Con el tiempo, las riendas del negocio pasaron a su nieto, Ricardo Rodríguez Sánchez, quien sigue regentando el establecimiento. Actualmente continúa siendo un bar icónico en el pueblo porque funciona como un cofre que custodia celosamente su memoria. Ricardo forma parte de esa herencia y ejerce, como un archivo vivo con el rol de divulgador apasionado tanto a través de la palabra como creando y guardando los fondos de la biblioteca más extensa y especializada en todo lo relacionado con Benalup-Casas Viejas. Pero el local, además, encierra otros tesoros que aún podemos oler y saborear, y que esperamos poder seguir haciéndolo durante mucho tiempo.
Creemos que este establecimiento debe protegerse y conservarse. Porque, aunque tenga un propietario privado, la historia de Casas Viejas permanece viva entre sus muros y ocupa un lugar privilegiado en la formación de nuestra memoria colectiva. un espacio por el que han pasado, y siguen haciéndolo hoy en día, celebridades de los más distintos ámbitos sociales.

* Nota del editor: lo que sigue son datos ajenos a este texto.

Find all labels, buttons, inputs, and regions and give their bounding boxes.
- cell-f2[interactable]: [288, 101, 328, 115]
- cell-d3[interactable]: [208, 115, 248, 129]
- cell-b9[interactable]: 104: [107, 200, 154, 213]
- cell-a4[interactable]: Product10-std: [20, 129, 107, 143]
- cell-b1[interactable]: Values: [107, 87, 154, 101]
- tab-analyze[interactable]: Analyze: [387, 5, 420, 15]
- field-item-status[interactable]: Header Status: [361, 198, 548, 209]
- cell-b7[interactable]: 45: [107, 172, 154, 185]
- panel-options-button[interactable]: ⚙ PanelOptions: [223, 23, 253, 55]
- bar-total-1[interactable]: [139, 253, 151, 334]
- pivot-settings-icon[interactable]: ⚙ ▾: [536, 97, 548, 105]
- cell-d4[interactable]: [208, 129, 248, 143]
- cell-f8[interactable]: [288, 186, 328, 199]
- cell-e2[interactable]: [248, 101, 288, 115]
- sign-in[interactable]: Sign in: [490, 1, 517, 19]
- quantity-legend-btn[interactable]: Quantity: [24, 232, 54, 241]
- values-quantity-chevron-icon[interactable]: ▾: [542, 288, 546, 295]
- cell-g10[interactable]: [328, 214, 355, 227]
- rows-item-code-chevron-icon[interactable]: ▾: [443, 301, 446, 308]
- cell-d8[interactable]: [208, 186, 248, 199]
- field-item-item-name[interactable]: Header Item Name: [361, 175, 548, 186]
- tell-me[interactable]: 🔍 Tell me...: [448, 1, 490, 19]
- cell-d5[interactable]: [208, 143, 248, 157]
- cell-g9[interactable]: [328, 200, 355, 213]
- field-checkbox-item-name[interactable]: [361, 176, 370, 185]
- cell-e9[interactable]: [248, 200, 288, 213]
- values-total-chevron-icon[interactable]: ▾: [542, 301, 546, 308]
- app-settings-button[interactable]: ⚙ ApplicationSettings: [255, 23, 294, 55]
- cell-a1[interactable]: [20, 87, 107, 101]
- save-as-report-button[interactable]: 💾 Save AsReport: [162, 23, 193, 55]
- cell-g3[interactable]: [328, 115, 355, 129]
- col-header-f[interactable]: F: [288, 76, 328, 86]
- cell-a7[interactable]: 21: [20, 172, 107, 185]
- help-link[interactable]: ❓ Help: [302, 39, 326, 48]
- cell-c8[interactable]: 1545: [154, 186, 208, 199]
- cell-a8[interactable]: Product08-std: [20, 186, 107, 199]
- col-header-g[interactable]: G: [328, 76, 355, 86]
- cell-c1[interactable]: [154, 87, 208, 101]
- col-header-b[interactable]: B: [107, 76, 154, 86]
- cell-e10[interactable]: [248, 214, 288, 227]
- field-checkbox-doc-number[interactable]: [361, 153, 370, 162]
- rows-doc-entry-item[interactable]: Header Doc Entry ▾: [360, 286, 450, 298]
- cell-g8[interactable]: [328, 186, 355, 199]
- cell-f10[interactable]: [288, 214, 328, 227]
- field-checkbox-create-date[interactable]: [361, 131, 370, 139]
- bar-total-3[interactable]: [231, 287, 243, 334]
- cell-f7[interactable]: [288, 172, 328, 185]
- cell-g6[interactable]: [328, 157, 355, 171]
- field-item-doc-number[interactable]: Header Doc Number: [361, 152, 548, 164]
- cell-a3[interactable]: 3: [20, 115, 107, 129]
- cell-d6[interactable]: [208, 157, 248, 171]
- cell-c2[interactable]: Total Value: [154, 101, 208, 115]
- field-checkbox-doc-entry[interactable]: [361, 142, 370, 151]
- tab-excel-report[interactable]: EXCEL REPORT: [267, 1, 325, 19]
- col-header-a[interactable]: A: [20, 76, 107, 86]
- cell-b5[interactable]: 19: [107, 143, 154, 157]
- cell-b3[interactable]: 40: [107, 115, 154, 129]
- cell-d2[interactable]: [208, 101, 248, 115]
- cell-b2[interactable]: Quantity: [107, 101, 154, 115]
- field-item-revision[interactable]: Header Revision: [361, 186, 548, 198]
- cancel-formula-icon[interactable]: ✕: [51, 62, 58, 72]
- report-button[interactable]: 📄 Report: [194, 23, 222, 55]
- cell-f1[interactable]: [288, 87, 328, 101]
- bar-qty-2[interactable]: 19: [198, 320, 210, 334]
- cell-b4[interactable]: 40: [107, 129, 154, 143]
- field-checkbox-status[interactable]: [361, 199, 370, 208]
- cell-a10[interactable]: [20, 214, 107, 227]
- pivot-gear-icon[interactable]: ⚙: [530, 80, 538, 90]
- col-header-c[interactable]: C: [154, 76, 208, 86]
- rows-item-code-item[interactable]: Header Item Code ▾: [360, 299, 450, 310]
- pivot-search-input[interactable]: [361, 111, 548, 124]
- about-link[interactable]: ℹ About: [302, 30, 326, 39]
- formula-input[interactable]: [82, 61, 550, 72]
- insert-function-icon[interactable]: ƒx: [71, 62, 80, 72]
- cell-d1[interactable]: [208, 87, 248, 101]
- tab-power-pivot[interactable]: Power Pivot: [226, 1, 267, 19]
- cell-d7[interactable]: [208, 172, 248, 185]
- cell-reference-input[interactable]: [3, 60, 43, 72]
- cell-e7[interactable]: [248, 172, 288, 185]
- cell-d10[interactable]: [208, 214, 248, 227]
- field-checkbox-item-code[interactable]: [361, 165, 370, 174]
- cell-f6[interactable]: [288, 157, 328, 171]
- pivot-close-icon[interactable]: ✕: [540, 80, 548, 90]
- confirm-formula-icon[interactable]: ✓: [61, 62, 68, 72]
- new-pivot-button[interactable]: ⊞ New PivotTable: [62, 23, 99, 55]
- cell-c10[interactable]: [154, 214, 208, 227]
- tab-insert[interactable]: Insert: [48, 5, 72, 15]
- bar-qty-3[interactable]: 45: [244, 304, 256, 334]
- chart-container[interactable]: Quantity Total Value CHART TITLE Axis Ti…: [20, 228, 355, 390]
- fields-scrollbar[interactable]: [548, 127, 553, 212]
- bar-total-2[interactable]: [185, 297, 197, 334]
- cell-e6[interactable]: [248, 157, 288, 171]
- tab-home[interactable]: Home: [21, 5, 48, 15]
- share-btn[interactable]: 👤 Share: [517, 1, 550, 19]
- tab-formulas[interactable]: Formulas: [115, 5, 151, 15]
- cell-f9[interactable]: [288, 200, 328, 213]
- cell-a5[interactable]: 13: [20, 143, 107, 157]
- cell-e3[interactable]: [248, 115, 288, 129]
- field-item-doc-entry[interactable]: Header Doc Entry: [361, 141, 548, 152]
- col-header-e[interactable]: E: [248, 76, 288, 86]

Todos ellos, motivos más que suficientes para considerarlo, con mayúsculas, parte esencial de nuestro patrimonio.
📜 POSTDATA: IMÁGENES, NOTAS Y CRONOLOGÍA DEL SUMARIO JUDICIAL (CAUSA 315/1937)

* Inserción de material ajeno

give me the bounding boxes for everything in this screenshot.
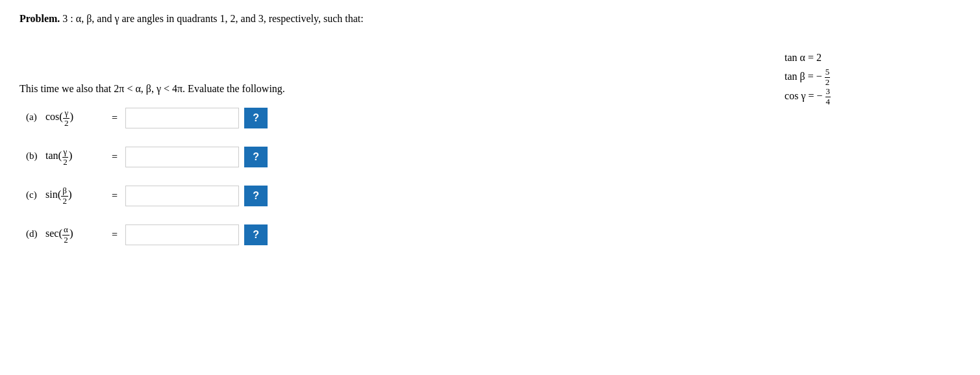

(Sumario facilitado por el historiador José Luis Gutiérrez Molina a Ricardo Rodríguez Sánchez y con el consentimiento de este último lo difundimos)
- Consta en los documentos un primer escrito superior fechado el 22 de julio. Tres días después, el 25 de julio de 1937, el Comandante del Puesto de la Guardia Civil de Medina Sidonia emite su informe oficial de conducta, acusando formalmente a Ricardo de tener "ideas de izquierda" y señalando su café-taberna como el "punto de reunión de todos los elementos extremistas de la mencionada aldea"
- El Juez Instructor, don Francisco Alonso Moya, dicta el Auto-Resumen de la causa número 315/1937. En el folio oficial quedó por escrito el motivo de su arresto: se le procesaba debido a que su aparato de radio «recibía música de himnos marxistas». Por este hecho, se le imputó el durísimo cargo militar de "Supuesto delito de excitación a la rebelión", manteniéndolo en situación de prisión preventiva en la Cárcel de Cádiz.
- Tras concluir la sumaria el 19 de agosto, el caso se elevó a Consejo de Guerra el 1 de septiembre de 1937 en la plaza de Cádiz, donde se dictó su absolución al no poderse demostrar intencionalidad delictiva alguna. Finalmente, el 8 de septiembre de 1937, el Auditor de Guerra en Sevilla firmó y aprobó el decreto de sentencia firme y ejecutoria, declarando formalmente que Ricardo Rodríguez Pérez-Blanco quedaba absuelto al determinar que «el mismo no ha cometido delito alguno por el cual se le pueda condenar».
Nota:
Aunque las actas del tribunal fechan el proceso legal y judicial en el año 1937, la tradición oral y los recuerdos familiares entrelazan cronológicamente estos setenta y ocho días de cautiverio como un acontecimiento imborrable en la familia Rodríguez Mateos cuya memoria sigue viva y presente en las generaciones posteriores.